Good luck on your wedding day ( I got married without the whole walking down the aisle thing it’s your wedding after all ) As for telling other people about it, I even tell strangers in the street if they stare too much. Sod it! you didn’t choose this, why worry about what other people are going to think.

I wish you the best and we are always checking in on the forum if you have specific questions. You’ll have a great wedding wait and see!!

ciao

Lucy x

Dear, dear Sherrie, yes It is really scary to find your life changing out of all recognition. And you are so young for this to have happened.

how has your fiance reacted to your condition?

being told you have Ms (or even may have it) is a daunting prospect.

You need time to come to terms with this news…there is a lot of help out there…start with an MS nurse, eh?

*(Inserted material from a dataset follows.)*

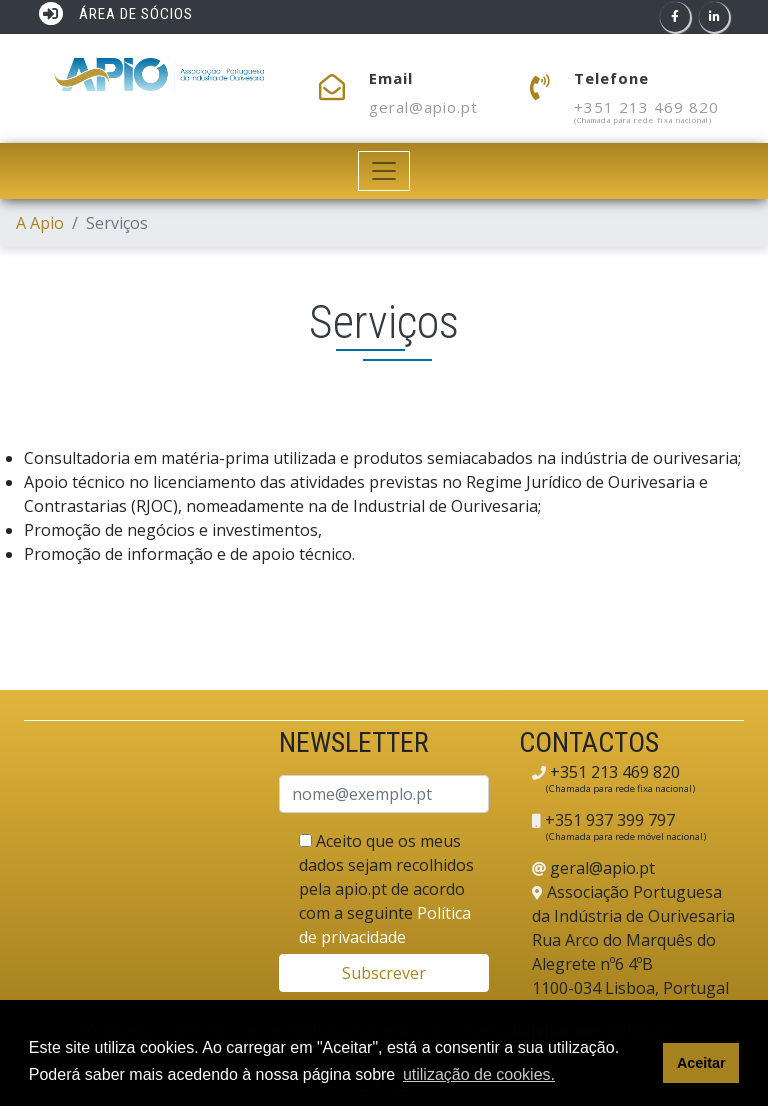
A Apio (40, 223)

We are here for you…we understand.

Good luck with the wedding…and remember…there IS life after a diagnosis of MS…honestly!

luv Pollx

Hi

Thanks for the replies, I shall phone the ms line some time this week although I dont know what I will say to them. My wedding has been the only thing that has kept me going through this, I would love it not to be primary progressive, does any one actually know how long a relapse lasts? as I have had my symptoms since April and none of the symptoms seem to be getting any better just worse and some are staying the same.

Speak soon

Sherrie

xx

Hi Sherrie again. As far as I am aware, you dont get relapses with PPMS...I know this isnt what you want to hear love, but hasn`t anyone else told you this?

I`ve had PPMS for 14 yrs and it is quite different to other types of MS, I think.